Desenterrar con las manos y como única luz la de sus ojos
menta-arrancada-del-corazón, aquel verde in-tacto.

Encontrar un atajo musical a las vísceras, esquivando
el habla:

háblame sin palabras para poder volver
o con palabras que no saben
todavía
esas que guardan la tibieza del vientre
de aquella perra

los vecinos de los ligustros podados
la mataron con vidrio molido
por escarbar la tierra que apisonaban con celo
por la luz de sus excrementos en la vereda
por sus aullidos de hembra en celo a la siesta

sobre todo
para aplacar esa infancia triturada
que aún les devoraba los huesos
en los días de lluvia.

Los adultos siempre escondían algo, guardaban cuchillos
o restos de escarcha en los cajones. Decían solidaridad o
habeas corpus mientras asaban nuestro corderito, mi
compañero blanco de huesos de nube. Cómo creer en su
revolución, sorda al dolor de lo que no habla; pero sí creo
en la ira de entonces al descubrir la parrilla, creo
fervientemente en esa ira blanca que todavía cava pozos
en sus jardines: esa sintaxis homicida llamada adultez

desconfío de las palabras
de los maestros de las palabras
dame
la afasia de lo blando
la certeza del tacto lo que no finge

otra vez el tacto
el tacto
digo
algo parecido a ese calor
para saber que regreso
las palabras no me llevan
a ese lugar in-tacto.

Decir bondad hasta que caigan las mariposas clavadas
a esa enciclopedia reseca en la que aún buscamos la
palabra primavera. (Con el polvo de sus alas y los
pulgares entrelazados reconstruir algo parecido al
vuelo abolido).

Seguir diciendo bondad hasta que todos los clavos
caigan y el cuerpo revele su inocencia.

Utilizar las varas cuando las brújulas confiesen su
derrota. Con ellas rastrear el agua subterránea, la gracia
sumergida, los juguetes perdidos al fondo del patio.

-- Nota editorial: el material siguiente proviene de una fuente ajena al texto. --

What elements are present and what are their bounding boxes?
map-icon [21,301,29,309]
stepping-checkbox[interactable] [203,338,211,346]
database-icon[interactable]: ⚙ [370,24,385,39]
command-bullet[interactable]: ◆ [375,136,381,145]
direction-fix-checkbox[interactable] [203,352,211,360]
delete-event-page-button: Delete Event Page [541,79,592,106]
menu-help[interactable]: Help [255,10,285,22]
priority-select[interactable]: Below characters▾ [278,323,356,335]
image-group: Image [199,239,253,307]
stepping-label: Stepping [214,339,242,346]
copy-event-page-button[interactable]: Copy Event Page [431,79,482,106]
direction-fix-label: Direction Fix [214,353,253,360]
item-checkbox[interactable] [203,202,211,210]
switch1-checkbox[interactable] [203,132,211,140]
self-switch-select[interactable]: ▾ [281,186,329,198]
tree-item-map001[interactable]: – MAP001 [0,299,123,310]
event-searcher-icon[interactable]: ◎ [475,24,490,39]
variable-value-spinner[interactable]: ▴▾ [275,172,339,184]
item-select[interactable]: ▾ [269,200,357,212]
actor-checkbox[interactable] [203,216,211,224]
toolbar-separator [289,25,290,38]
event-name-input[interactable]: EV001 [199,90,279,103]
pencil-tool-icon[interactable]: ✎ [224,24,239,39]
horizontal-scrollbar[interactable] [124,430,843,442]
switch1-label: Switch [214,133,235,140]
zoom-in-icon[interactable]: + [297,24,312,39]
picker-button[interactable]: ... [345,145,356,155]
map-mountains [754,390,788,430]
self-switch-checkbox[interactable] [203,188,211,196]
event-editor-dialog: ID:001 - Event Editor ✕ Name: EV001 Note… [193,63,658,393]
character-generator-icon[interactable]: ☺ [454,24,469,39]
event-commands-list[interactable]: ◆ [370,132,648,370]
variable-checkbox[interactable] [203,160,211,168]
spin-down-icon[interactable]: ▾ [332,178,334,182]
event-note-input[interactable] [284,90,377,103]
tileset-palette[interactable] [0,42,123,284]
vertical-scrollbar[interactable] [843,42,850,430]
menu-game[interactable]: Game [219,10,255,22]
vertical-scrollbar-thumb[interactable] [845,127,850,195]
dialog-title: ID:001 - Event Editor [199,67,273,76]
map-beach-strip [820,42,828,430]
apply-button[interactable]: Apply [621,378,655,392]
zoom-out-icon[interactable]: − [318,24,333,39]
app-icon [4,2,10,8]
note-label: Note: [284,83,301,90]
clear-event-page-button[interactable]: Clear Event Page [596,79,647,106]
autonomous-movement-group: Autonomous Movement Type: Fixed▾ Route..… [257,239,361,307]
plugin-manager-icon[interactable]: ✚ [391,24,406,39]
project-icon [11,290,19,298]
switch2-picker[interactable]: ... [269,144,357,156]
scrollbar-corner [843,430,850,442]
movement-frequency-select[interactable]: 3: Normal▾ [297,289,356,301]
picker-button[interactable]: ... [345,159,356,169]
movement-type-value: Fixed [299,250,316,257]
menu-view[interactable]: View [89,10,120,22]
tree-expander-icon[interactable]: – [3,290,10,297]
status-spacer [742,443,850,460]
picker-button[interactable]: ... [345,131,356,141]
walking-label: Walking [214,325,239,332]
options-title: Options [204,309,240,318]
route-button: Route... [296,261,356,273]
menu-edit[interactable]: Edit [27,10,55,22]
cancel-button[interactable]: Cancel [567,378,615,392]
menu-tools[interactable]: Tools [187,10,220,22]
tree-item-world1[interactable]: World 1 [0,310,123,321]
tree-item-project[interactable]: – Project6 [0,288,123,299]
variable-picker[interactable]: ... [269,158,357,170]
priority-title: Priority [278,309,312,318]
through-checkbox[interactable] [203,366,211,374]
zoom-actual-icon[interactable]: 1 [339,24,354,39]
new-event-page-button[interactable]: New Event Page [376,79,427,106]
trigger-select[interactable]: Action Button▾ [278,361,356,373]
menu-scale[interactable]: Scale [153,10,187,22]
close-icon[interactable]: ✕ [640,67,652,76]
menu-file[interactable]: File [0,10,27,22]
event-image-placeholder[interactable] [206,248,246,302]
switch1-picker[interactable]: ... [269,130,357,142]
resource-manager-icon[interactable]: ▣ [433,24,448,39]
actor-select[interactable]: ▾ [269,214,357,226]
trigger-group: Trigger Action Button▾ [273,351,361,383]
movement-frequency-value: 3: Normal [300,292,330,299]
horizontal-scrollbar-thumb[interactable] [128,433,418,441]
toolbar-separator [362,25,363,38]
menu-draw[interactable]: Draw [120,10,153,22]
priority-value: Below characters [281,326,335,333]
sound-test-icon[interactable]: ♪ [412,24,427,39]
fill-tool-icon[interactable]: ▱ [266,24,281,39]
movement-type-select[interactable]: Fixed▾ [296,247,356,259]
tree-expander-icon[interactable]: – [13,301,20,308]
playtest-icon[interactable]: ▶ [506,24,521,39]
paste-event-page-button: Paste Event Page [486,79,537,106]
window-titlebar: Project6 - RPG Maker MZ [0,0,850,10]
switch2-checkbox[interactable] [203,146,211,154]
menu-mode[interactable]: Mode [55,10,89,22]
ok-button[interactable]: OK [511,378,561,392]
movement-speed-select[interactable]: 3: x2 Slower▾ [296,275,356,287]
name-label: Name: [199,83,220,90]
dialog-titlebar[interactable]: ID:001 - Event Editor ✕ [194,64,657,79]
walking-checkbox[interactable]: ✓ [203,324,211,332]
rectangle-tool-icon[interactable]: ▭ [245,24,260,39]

Sólo ponerse en camino si las varas de sauce tiemblan.

Romperse en el regreso, sin ocultar toda la indigencia que
sobrevino. Trepar por sus rodillas-de-pan-endurecido
hasta que calcio primero y último se confundan en la luz
terminal del durazno.

No creer a los espejos cuando nos llamen por nuestro
nombre o digan caducidad; no somos esos que se dibujan
en su agua mercurial con las respiraciones contadas.

Empujar la puerta de esa habitación que los hombres
clausuraron y ver a mamá cambiando los pañales a la
abuela, siguiendo el hilo de su conversación extraviada, la
viejita le llama mamá y algo parecido a la infancia vuelve a
poseerle las mejillas. Anda perdida, canta canciones de
otro tiempo: “vaga sola en el suelo pampeano, una loca de
lánguida faz”.

Aferrarse a esa sustancia invisible que viaja entre sus manos, a eso indestructible que enhebra sus cuerpos.